● Your objective: Starting with the line containing "TargetMachine (338, 868)" and going on through the line containing "GlobalVariable (139, 1117)", return the lines of the data below exactly, and only those.

(Data to process begins)

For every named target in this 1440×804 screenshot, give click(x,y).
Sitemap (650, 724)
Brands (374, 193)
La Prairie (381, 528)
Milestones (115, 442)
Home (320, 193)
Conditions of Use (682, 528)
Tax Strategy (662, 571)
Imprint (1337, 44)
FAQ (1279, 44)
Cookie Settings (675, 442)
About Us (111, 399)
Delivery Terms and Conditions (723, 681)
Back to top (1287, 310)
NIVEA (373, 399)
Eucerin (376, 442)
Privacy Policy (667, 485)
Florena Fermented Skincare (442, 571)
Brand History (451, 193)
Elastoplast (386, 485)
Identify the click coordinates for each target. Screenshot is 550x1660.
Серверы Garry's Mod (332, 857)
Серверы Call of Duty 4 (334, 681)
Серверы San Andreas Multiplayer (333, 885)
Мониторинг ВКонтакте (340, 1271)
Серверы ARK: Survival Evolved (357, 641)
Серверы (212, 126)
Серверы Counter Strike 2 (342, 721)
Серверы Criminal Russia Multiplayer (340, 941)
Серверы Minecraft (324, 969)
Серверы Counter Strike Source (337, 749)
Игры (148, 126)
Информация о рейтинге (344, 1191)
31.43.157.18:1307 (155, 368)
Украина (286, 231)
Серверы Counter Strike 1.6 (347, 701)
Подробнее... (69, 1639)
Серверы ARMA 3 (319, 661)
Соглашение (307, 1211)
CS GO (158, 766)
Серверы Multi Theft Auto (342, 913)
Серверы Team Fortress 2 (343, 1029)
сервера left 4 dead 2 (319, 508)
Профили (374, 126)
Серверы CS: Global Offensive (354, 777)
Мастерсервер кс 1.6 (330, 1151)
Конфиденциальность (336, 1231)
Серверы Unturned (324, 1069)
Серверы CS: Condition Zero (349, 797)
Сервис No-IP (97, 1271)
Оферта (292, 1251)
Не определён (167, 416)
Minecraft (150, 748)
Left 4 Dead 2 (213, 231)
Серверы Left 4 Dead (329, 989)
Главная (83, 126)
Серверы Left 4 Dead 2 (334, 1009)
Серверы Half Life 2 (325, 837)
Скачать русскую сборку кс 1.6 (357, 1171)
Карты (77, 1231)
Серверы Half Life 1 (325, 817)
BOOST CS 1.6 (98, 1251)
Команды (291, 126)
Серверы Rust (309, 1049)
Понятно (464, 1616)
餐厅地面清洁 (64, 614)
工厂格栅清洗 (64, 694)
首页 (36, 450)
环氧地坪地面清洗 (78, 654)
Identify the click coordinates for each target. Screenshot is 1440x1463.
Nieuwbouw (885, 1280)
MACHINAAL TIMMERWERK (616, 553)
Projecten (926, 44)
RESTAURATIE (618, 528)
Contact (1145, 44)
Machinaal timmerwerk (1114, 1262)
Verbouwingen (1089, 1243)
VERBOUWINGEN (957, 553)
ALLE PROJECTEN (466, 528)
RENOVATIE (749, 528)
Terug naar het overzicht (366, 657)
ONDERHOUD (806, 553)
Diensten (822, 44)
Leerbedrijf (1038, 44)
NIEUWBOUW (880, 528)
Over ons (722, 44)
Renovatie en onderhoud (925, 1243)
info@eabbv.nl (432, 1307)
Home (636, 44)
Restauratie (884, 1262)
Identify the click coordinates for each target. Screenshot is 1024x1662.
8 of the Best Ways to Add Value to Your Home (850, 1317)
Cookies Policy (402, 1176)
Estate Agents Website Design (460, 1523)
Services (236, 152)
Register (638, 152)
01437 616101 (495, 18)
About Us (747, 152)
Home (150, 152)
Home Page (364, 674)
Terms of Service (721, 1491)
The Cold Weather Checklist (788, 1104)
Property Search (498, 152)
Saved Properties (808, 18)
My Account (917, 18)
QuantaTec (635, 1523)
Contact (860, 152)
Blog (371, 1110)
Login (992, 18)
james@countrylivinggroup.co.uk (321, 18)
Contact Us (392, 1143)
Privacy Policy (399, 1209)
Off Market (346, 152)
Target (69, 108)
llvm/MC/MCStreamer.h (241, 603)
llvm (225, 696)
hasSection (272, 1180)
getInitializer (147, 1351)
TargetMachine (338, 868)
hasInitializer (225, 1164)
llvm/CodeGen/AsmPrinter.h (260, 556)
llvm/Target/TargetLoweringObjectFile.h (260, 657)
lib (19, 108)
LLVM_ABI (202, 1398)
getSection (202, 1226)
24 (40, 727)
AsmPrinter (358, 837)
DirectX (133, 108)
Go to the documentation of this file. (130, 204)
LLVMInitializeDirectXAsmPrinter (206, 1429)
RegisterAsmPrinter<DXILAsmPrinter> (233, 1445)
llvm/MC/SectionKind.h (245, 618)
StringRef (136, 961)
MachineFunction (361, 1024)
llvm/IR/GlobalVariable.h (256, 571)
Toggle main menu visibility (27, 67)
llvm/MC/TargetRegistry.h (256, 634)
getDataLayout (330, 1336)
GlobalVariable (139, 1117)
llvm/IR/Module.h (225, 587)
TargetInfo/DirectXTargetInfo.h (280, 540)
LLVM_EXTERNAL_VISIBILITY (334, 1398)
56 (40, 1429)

(Data to process ends)

● Answer space:
TargetMachine (338, 868)
hasInitializer (225, 1164)
llvm/CodeGen/AsmPrinter.h (260, 556)
llvm/Target/TargetLoweringObjectFile.h (260, 657)
lib (19, 108)
LLVM_ABI (202, 1398)
getSection (202, 1226)
24 (40, 727)
AsmPrinter (358, 837)
DirectX (133, 108)
Go to the documentation of this file. (130, 204)
LLVMInitializeDirectXAsmPrinter (206, 1429)
RegisterAsmPrinter<DXILAsmPrinter> (233, 1445)
llvm/MC/SectionKind.h (245, 618)
StringRef (136, 961)
MachineFunction (361, 1024)
llvm/IR/GlobalVariable.h (256, 571)
Toggle main menu visibility (27, 67)
llvm/MC/TargetRegistry.h (256, 634)
getDataLayout (330, 1336)
GlobalVariable (139, 1117)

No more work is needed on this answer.